Der Streit entbrannte um die Frage, bei welchen Geschwindigkeitsverstößen der Führerschein für einen Monat entzogen werden soll. In der Novelle, die Ende April in Kraft trat, sollte innerorts bei mehr als 21 und außerorts bei 26 Kilometern in der Stunde ein Fahrverbot verhängt werden. Nach einer Kampagne des ADAC wollte der glücklose Bundesverkehrsminister diese Regelung am liebsten wieder kippen. Dann entdeckte man die falsche Zitierung in dem Gesetz.

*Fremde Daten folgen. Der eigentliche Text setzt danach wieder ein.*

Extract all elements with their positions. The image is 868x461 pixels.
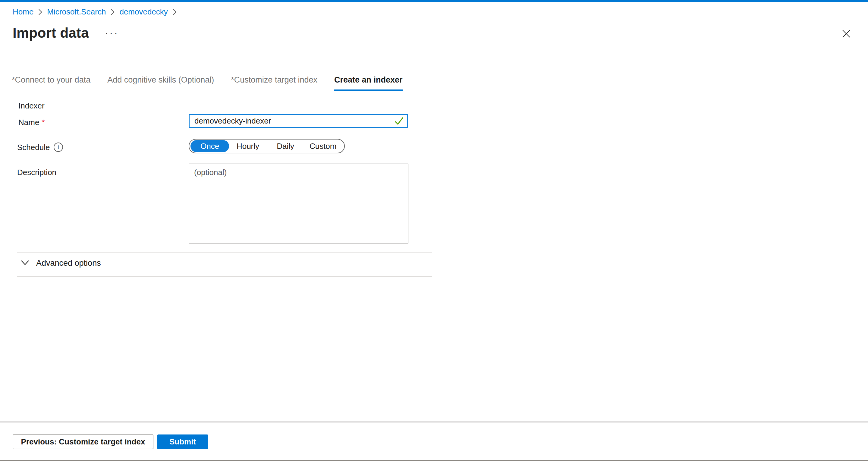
chevron-right-icon (111, 9, 115, 16)
divider (17, 252, 432, 253)
schedule-option-hourly[interactable]: Hourly (229, 142, 267, 151)
name-input[interactable] (189, 114, 408, 128)
submit-button[interactable]: Submit (157, 434, 208, 449)
schedule-option-daily[interactable]: Daily (267, 142, 304, 151)
required-asterisk: * (41, 118, 44, 127)
schedule-option-once[interactable]: Once (190, 140, 229, 152)
advanced-options-toggle[interactable]: Advanced options (21, 258, 101, 268)
description-label: Description (17, 168, 56, 177)
chevron-right-icon (38, 9, 42, 16)
chevron-down-icon (21, 260, 30, 267)
close-icon (841, 29, 851, 40)
close-button[interactable] (838, 27, 854, 42)
breadcrumb-link-home[interactable]: Home (13, 7, 33, 17)
schedule-toggle-group: Once Hourly Daily Custom (189, 139, 345, 153)
description-textarea[interactable] (189, 164, 408, 243)
schedule-label: Schedule (17, 143, 50, 152)
advanced-options-label: Advanced options (36, 258, 101, 268)
breadcrumb-link-demovedecky[interactable]: demovedecky (119, 7, 167, 17)
tab-customize-target-index[interactable]: *Customize target index (231, 75, 317, 91)
breadcrumb: Home Microsoft.Search demovedecky (13, 7, 177, 17)
tab-add-cognitive-skills[interactable]: Add cognitive skills (Optional) (107, 75, 214, 91)
top-accent-bar (0, 0, 868, 2)
tab-create-an-indexer[interactable]: Create an indexer (334, 75, 403, 91)
tab-connect-to-your-data[interactable]: *Connect to your data (12, 75, 90, 91)
name-field-wrapper (189, 114, 408, 128)
more-options-button[interactable]: ··· (103, 27, 121, 38)
previous-button[interactable]: Previous: Customize target index (13, 434, 153, 449)
page-title: Import data (13, 25, 89, 41)
breadcrumb-link-microsoft-search[interactable]: Microsoft.Search (47, 7, 106, 17)
section-title-indexer: Indexer (19, 101, 44, 111)
wizard-tabs: *Connect to your data Add cognitive skil… (12, 75, 403, 91)
divider (17, 276, 432, 277)
chevron-right-icon (173, 9, 177, 16)
name-label: Name* (19, 118, 44, 127)
footer-separator (0, 422, 868, 423)
schedule-option-custom[interactable]: Custom (304, 142, 342, 151)
name-label-text: Name (19, 118, 39, 127)
info-icon[interactable]: i (54, 143, 63, 152)
validation-check-icon (394, 116, 404, 127)
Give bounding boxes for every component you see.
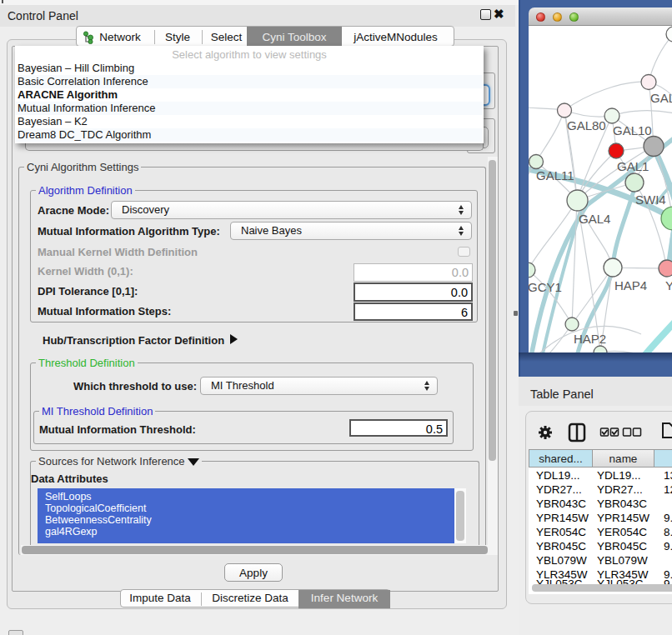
svg-text:SWI4: SWI4 [635,192,666,207]
svg-text:HAP4: HAP4 [614,278,647,292]
svg-text:GAL7: GAL7 [650,91,672,105]
svg-text:GAL1: GAL1 [617,159,649,173]
svg-text:GAL4: GAL4 [579,212,610,226]
svg-text:HAP2: HAP2 [574,332,606,346]
svg-text:GAL11: GAL11 [536,168,574,182]
svg-text:GAL80: GAL80 [567,118,606,132]
svg-text:Y: Y [665,278,672,292]
svg-text:GCY1: GCY1 [529,280,562,294]
svg-text:GAL10: GAL10 [613,123,652,138]
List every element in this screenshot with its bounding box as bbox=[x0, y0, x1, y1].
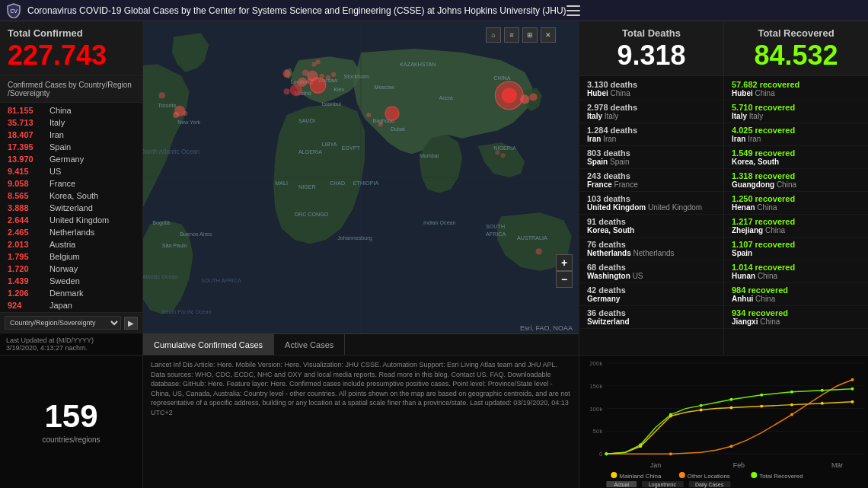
recovered-list-item[interactable]: 1.217 recoveredZhejiang China bbox=[724, 215, 868, 238]
recovered-list-item[interactable]: 1.107 recoveredSpain bbox=[724, 238, 868, 260]
country-list-item[interactable]: 924Japan bbox=[0, 299, 142, 311]
country-list-section: Confirmed Cases by Country/Region /Sover… bbox=[0, 76, 142, 312]
country-list-item[interactable]: 3.888Switzerland bbox=[0, 202, 142, 214]
svg-text:200k: 200k bbox=[589, 360, 602, 367]
country-list-item[interactable]: 1.206Denmark bbox=[0, 287, 142, 299]
deaths-list-item[interactable]: 1.284 deathsIran Iran bbox=[579, 123, 723, 146]
svg-text:Stockholm: Stockholm bbox=[343, 74, 369, 80]
map-container[interactable]: New York Toronto São Paulo Bogotá Buenos… bbox=[143, 21, 579, 333]
recovered-list-item[interactable]: 5.710 recoveredItaly Italy bbox=[724, 100, 868, 123]
country-list[interactable]: 81.155China35.713Italy18.407Iran17.395Sp… bbox=[0, 103, 142, 312]
left-panel: Total Confirmed 227.743 Confirmed Cases … bbox=[0, 21, 143, 355]
total-recovered-value: 84.532 bbox=[732, 42, 860, 69]
tab-cumulative[interactable]: Cumulative Confirmed Cases bbox=[143, 334, 274, 355]
total-confirmed-section: Total Confirmed 227.743 bbox=[0, 21, 142, 76]
country-list-item[interactable]: 1.720Norway bbox=[0, 263, 142, 275]
svg-text:150k: 150k bbox=[589, 383, 602, 390]
close-map-icon[interactable]: ✕ bbox=[541, 27, 556, 43]
svg-point-86 bbox=[700, 409, 703, 412]
deaths-list-item[interactable]: 803 deathsSpain Spain bbox=[579, 146, 723, 169]
svg-point-89 bbox=[790, 403, 793, 407]
svg-text:SOUTH: SOUTH bbox=[486, 224, 505, 230]
svg-text:100k: 100k bbox=[589, 406, 602, 413]
deaths-list-item[interactable]: 2.978 deathsItaly Italy bbox=[579, 100, 723, 123]
svg-text:Other Locations: Other Locations bbox=[688, 473, 730, 480]
svg-point-54 bbox=[302, 70, 308, 76]
country-list-item[interactable]: 17.395Spain bbox=[0, 141, 142, 153]
recovered-list-item[interactable]: 4.025 recoveredIran Iran bbox=[724, 123, 868, 146]
country-list-item[interactable]: 9.058France bbox=[0, 177, 142, 190]
home-icon[interactable]: ⌂ bbox=[486, 27, 501, 43]
recovered-list-item[interactable]: 57.682 recoveredHubei China bbox=[724, 78, 868, 100]
countries-label: countries/regions bbox=[42, 435, 100, 444]
zoom-in-button[interactable]: + bbox=[556, 254, 573, 271]
svg-text:MALI: MALI bbox=[275, 180, 288, 187]
svg-point-90 bbox=[821, 402, 824, 405]
country-list-item[interactable]: 35.713Italy bbox=[0, 116, 142, 129]
deaths-list[interactable]: 3.130 deathsHubei China2.978 deathsItaly… bbox=[579, 76, 723, 355]
svg-text:Bogotá: Bogotá bbox=[152, 220, 170, 226]
grid-icon[interactable]: ⊞ bbox=[522, 27, 538, 43]
country-list-item[interactable]: 1.439Sweden bbox=[0, 275, 142, 287]
country-list-item[interactable]: 1.795Belgium bbox=[0, 250, 142, 263]
svg-text:KAZAKHSTAN: KAZAKHSTAN bbox=[400, 62, 436, 68]
country-list-item[interactable]: 13.970Germany bbox=[0, 153, 142, 165]
country-dropdown[interactable]: Country/Region/Sovereignty bbox=[5, 316, 121, 330]
svg-text:Total Recovered: Total Recovered bbox=[759, 473, 803, 480]
total-deaths-value: 9.318 bbox=[587, 42, 716, 69]
svg-text:Dubai: Dubai bbox=[391, 126, 405, 132]
recovered-list-item[interactable]: 934 recoveredJiangxi China bbox=[724, 306, 868, 329]
svg-point-53 bbox=[307, 78, 313, 85]
deaths-list-item[interactable]: 36 deathsSwitzerland bbox=[579, 306, 723, 329]
deaths-panel: Total Deaths 9.318 3.130 deathsHubei Chi… bbox=[579, 21, 723, 355]
deaths-list-item[interactable]: 42 deathsGermany bbox=[579, 283, 723, 306]
svg-text:Johannesburg: Johannesburg bbox=[337, 235, 372, 241]
deaths-list-item[interactable]: 76 deathsNetherlands Netherlands bbox=[579, 238, 723, 260]
country-list-item[interactable]: 8.565Korea, South bbox=[0, 190, 142, 202]
map-area[interactable]: New York Toronto São Paulo Bogotá Buenos… bbox=[143, 21, 579, 355]
svg-text:Istanbul: Istanbul bbox=[322, 101, 341, 107]
shield-icon: CV bbox=[6, 3, 21, 18]
svg-point-100 bbox=[700, 404, 703, 407]
svg-text:AUSTRALIA: AUSTRALIA bbox=[517, 235, 547, 241]
recovered-list-item[interactable]: 1.250 recoveredHenan China bbox=[724, 192, 868, 215]
svg-text:Mumbai: Mumbai bbox=[420, 153, 439, 159]
svg-text:CHINA: CHINA bbox=[493, 75, 510, 81]
tab-active[interactable]: Active Cases bbox=[274, 334, 345, 355]
svg-point-50 bbox=[173, 112, 179, 118]
recovered-list-item[interactable]: 1.318 recoveredGuangdong China bbox=[724, 169, 868, 192]
recovered-list[interactable]: 57.682 recoveredHubei China5.710 recover… bbox=[724, 76, 868, 355]
svg-text:SOUTH AFRICA: SOUTH AFRICA bbox=[201, 278, 241, 284]
deaths-list-item[interactable]: 103 deathsUnited Kingdom United Kingdom bbox=[579, 192, 723, 215]
svg-text:LIBYA: LIBYA bbox=[322, 142, 337, 148]
country-list-item[interactable]: 81.155China bbox=[0, 104, 142, 116]
menu-icon[interactable] bbox=[566, 5, 580, 16]
svg-point-102 bbox=[760, 394, 763, 397]
list-icon[interactable]: ≡ bbox=[504, 27, 519, 43]
country-list-item[interactable]: 9.415US bbox=[0, 165, 142, 177]
svg-text:50k: 50k bbox=[593, 428, 603, 435]
svg-point-106 bbox=[611, 472, 617, 478]
recovered-list-item[interactable]: 1.014 recoveredHunan China bbox=[724, 260, 868, 283]
svg-point-105 bbox=[851, 388, 854, 391]
country-list-item[interactable]: 2.465Netherlands bbox=[0, 226, 142, 238]
zoom-out-button[interactable]: − bbox=[556, 271, 573, 288]
svg-point-99 bbox=[669, 413, 672, 416]
svg-point-87 bbox=[729, 407, 732, 410]
svg-text:Actual: Actual bbox=[614, 482, 630, 487]
country-list-item[interactable]: 2.644United Kingdom bbox=[0, 214, 142, 226]
country-list-item[interactable]: 18.407Iran bbox=[0, 129, 142, 141]
navigate-button[interactable]: ▶ bbox=[124, 317, 138, 330]
chart-area: 200k 150k 100k 50k 0 Jan Feb Mär bbox=[579, 356, 868, 488]
deaths-list-item[interactable]: 243 deathsFrance France bbox=[579, 169, 723, 192]
svg-text:ETHIOPIA: ETHIOPIA bbox=[353, 180, 379, 187]
svg-text:Kiev: Kiev bbox=[333, 87, 344, 93]
recovered-list-item[interactable]: 984 recoveredAnhui China bbox=[724, 283, 868, 306]
country-list-item[interactable]: 2.013Austria bbox=[0, 238, 142, 250]
deaths-list-item[interactable]: 3.130 deathsHubei China bbox=[579, 78, 723, 100]
countries-count: 159 bbox=[44, 400, 97, 432]
deaths-list-item[interactable]: 91 deathsKorea, South bbox=[579, 215, 723, 238]
recovered-list-item[interactable]: 1.549 recoveredKorea, South bbox=[724, 146, 868, 169]
deaths-list-item[interactable]: 68 deathsWashington US bbox=[579, 260, 723, 283]
text-info: Lancet Inf Dis Article: Here. Mobile Ver… bbox=[143, 356, 579, 488]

Scheuer nahm dies zum Anlass, einen neuen Vorschlag zu machen. Demnach soll der Führerschein nur dann beim ersten Geschwindigkeitsverstoß weg sein, wenn man vor einer Schule oder Kindergarten oder auf der Autobahn in einer Baustelle mit 21 oder 26 Kilometern pro Stunde zu viel zu schnell ist. Einige Tausend Autofahrer bekamen ihre Führerscheine, die sie nach Inkrafttreten der StVO-Novelle abgegeben haben, wieder zurück. Das verursacht noch immer ein erhöhtes Arbeitsaufkommen in den Verkehrsbehörden. Dieses könnte sich in den nächsten Monaten wieder erhöhen, zumindest dann, wenn sich die Sichtweise des baden-württembergischen Justizministeriums durchsetzt.
Der FDP-Verkehrspolitiker Oliver Luksic sagte dem SPIEGEL, Bundesverkehrsminister Scheuer drohe womöglich Anarchie im Verkehrsrecht. «Wenn sich die Einschätzung Baden-Württembergs bestätigen sollte, dann haben Bund und Länder jahrelang davor die Augen verschlossen», so Luksic.